*** Material for this task ***
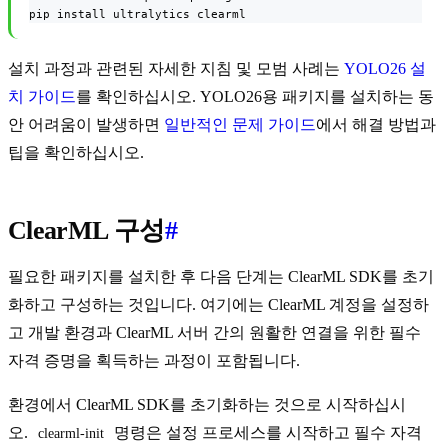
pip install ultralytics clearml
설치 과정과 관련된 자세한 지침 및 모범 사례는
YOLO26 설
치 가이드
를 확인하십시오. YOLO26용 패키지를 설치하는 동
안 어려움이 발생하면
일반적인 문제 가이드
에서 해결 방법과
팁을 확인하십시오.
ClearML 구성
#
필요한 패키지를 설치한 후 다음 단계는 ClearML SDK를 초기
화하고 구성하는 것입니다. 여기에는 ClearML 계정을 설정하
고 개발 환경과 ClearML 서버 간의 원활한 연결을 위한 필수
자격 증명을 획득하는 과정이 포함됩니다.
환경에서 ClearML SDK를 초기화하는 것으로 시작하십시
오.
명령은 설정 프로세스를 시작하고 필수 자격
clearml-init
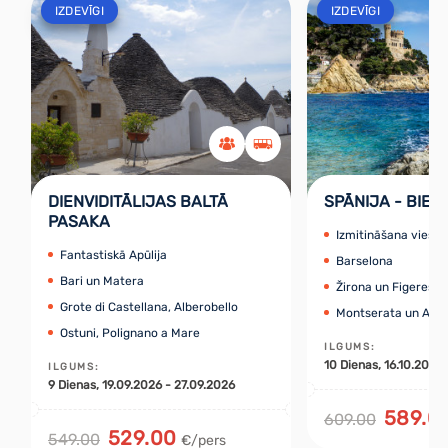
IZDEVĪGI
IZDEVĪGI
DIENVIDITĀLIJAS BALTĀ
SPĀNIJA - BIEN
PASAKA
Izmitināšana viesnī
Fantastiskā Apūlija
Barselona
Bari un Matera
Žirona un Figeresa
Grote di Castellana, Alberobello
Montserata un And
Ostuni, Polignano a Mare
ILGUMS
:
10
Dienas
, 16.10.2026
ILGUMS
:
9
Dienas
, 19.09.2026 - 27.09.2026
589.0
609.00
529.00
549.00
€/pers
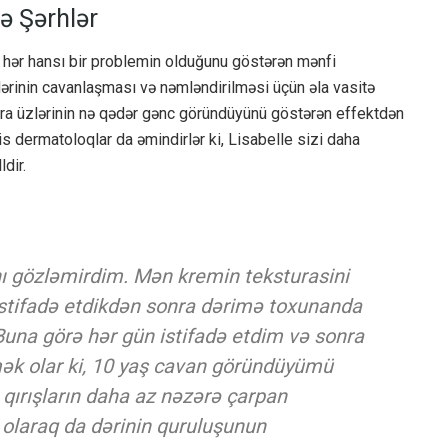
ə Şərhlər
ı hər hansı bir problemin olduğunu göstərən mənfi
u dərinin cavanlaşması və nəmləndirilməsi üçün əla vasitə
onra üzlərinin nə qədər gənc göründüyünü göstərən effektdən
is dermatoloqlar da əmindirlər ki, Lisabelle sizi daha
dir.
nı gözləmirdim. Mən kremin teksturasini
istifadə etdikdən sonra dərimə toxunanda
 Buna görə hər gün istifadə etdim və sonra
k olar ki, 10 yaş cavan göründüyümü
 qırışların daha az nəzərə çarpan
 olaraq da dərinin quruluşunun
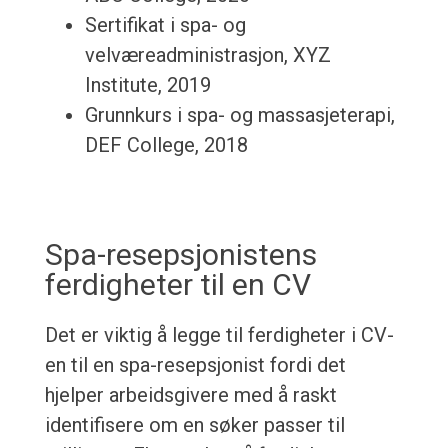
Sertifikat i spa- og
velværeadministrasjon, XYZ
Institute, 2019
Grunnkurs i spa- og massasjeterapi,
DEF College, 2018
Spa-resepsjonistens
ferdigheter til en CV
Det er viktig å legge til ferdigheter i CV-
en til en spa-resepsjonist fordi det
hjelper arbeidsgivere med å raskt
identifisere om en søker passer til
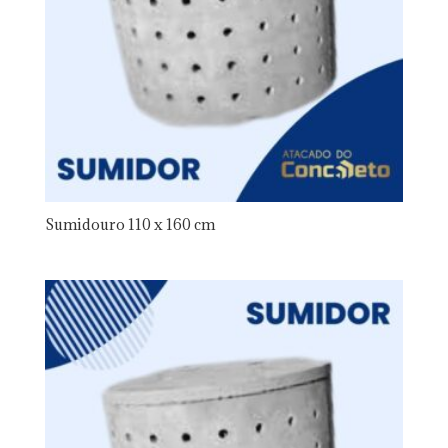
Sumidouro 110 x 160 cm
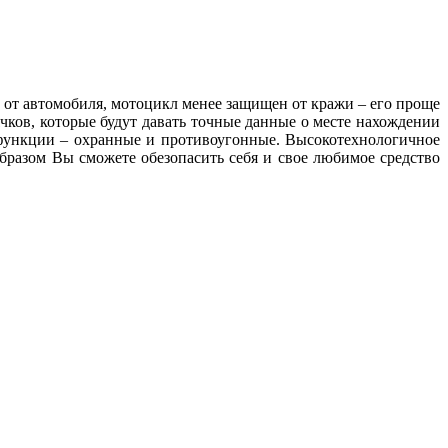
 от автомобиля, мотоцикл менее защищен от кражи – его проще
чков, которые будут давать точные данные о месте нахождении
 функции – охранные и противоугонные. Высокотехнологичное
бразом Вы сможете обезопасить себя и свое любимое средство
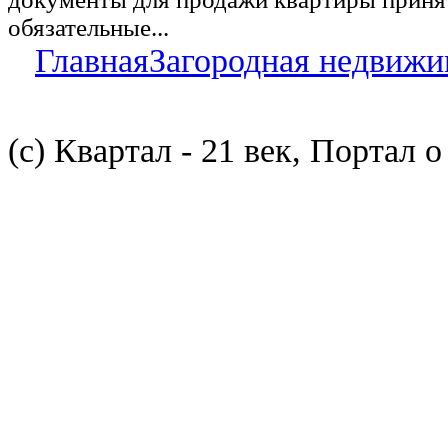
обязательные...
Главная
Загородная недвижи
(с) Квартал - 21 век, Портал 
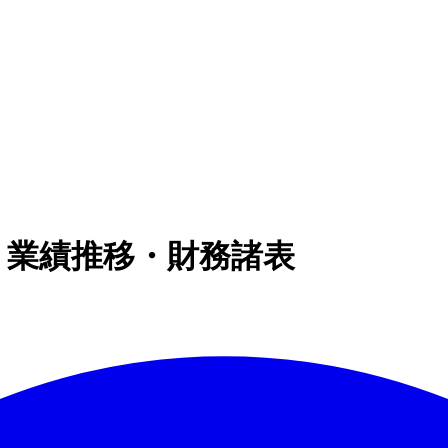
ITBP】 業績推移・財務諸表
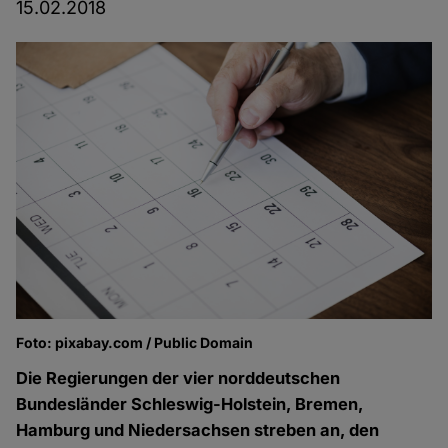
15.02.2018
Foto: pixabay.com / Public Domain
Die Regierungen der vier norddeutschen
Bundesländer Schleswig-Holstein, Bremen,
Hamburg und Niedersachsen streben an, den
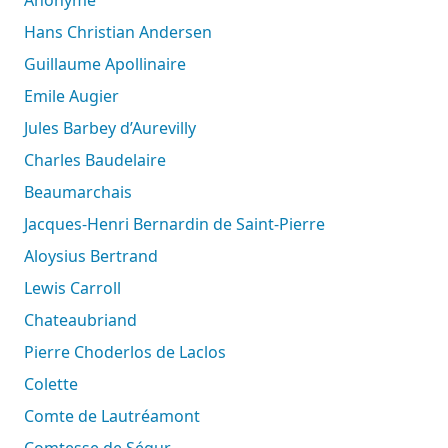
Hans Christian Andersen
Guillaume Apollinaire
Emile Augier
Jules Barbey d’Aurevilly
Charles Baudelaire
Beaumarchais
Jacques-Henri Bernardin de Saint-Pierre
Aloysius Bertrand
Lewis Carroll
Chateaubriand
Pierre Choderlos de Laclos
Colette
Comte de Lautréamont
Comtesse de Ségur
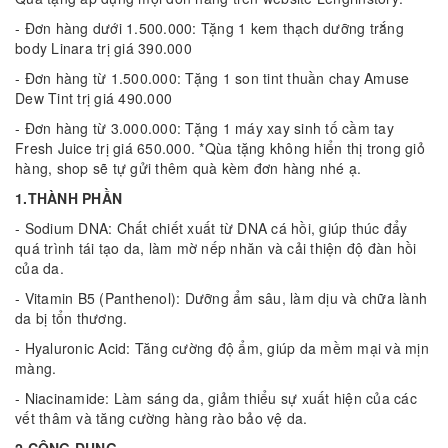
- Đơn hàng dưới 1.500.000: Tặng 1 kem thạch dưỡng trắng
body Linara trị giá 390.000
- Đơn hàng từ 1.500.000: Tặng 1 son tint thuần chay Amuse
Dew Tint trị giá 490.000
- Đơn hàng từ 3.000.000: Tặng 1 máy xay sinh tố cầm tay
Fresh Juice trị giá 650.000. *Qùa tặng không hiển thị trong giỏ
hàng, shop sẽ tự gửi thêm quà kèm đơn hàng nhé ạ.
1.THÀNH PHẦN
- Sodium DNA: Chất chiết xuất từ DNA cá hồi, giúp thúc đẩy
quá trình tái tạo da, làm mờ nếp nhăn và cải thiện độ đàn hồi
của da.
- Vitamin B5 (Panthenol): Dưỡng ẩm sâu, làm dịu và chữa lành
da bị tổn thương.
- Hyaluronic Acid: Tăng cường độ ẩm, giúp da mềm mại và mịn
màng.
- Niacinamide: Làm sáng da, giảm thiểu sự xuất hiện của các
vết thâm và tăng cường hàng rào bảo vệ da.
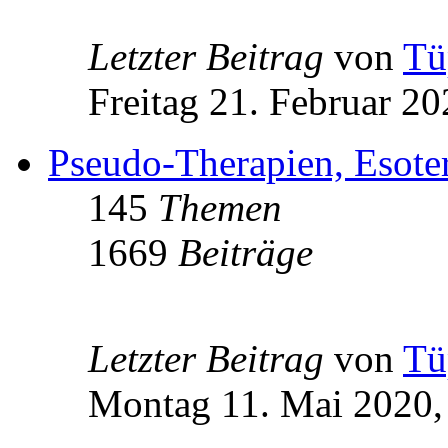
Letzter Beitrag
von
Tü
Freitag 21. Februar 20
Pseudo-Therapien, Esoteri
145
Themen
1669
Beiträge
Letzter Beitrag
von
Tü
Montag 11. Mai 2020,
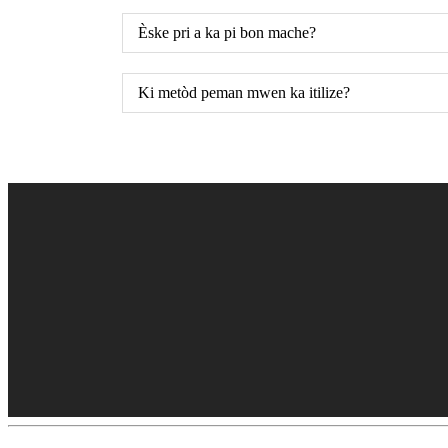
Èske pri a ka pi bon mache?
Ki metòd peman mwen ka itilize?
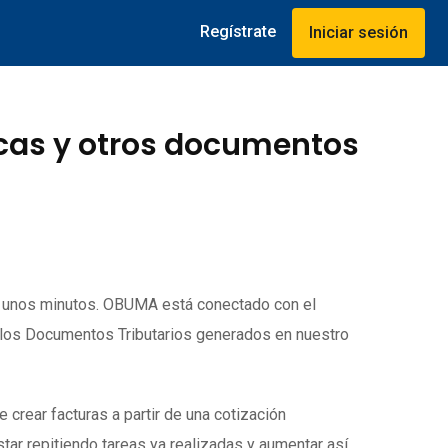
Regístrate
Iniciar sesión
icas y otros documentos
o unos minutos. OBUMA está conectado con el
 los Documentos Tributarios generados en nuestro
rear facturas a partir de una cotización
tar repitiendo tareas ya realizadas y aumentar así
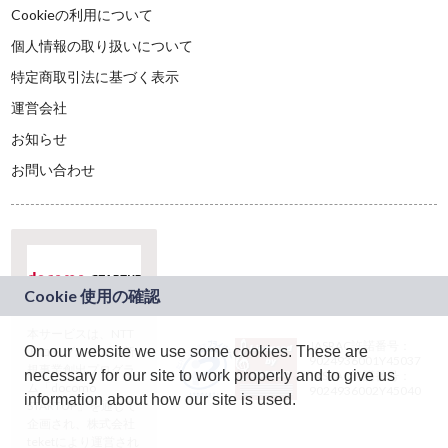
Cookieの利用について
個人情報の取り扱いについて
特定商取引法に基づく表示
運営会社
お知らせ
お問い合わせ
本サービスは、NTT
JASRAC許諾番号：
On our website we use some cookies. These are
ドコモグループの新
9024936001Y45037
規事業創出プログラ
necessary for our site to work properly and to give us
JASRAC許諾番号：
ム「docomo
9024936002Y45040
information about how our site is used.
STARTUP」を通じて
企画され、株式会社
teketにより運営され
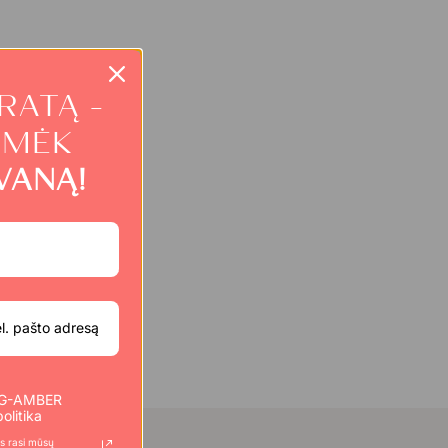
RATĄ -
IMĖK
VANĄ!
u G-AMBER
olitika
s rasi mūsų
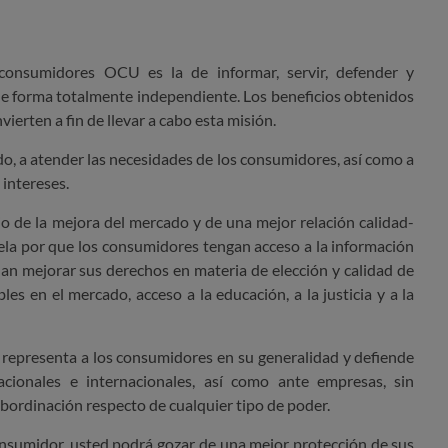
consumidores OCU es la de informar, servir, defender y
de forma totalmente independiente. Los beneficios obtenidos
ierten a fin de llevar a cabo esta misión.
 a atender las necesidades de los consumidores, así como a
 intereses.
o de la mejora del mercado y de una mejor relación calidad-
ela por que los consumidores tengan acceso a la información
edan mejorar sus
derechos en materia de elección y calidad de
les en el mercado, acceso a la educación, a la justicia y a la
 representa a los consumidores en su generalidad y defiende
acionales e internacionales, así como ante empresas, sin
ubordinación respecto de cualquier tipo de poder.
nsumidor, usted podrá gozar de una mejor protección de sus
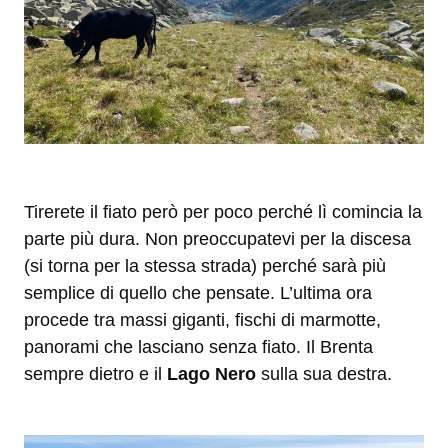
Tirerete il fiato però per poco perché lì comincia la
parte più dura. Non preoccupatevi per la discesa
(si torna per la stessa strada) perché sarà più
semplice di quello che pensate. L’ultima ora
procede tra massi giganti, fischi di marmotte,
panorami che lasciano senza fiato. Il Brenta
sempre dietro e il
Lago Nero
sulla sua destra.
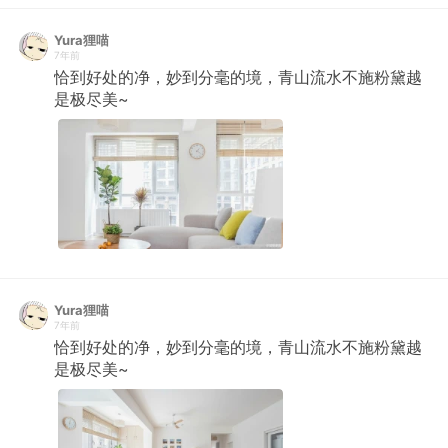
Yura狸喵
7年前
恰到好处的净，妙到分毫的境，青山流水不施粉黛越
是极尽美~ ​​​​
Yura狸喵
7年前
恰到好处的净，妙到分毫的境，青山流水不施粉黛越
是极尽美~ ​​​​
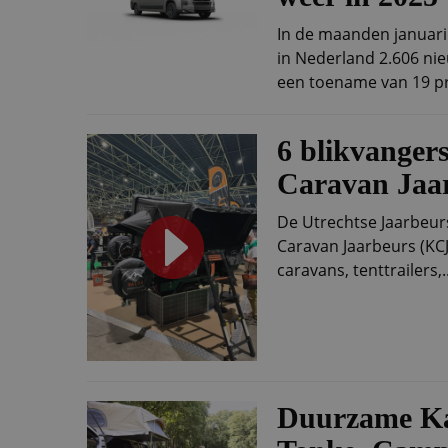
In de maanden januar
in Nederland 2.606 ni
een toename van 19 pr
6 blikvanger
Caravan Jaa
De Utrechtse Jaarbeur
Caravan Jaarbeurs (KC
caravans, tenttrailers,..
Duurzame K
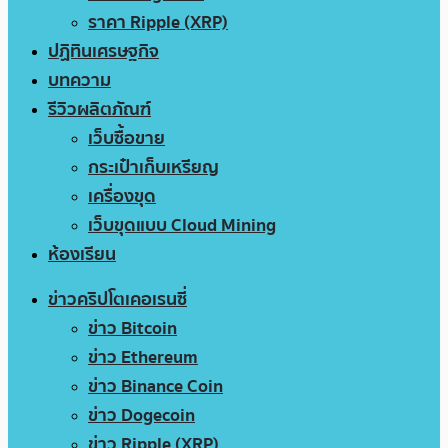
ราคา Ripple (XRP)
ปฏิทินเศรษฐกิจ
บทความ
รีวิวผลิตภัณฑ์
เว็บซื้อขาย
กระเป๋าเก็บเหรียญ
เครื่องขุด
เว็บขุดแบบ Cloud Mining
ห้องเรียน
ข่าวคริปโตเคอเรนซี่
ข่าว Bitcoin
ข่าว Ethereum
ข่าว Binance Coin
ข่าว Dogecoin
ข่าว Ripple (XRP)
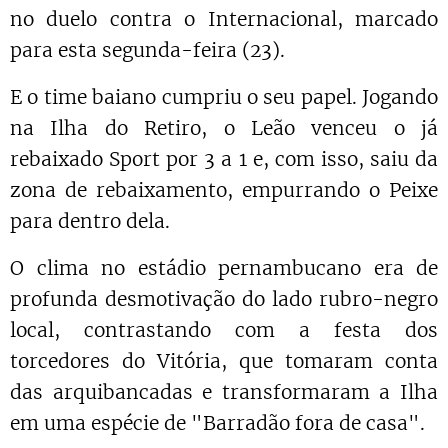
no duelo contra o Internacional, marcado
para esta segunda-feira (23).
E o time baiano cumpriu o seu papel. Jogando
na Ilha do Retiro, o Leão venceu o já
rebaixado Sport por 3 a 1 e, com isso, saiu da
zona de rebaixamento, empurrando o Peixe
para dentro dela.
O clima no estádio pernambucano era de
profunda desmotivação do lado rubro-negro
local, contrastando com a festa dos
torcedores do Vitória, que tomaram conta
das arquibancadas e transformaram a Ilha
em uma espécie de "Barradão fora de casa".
*** End of Material for this task ***
Exercise:
Determine the number of lines in the data that include the word "sonra", and provide that number without comment.

Answer space:
2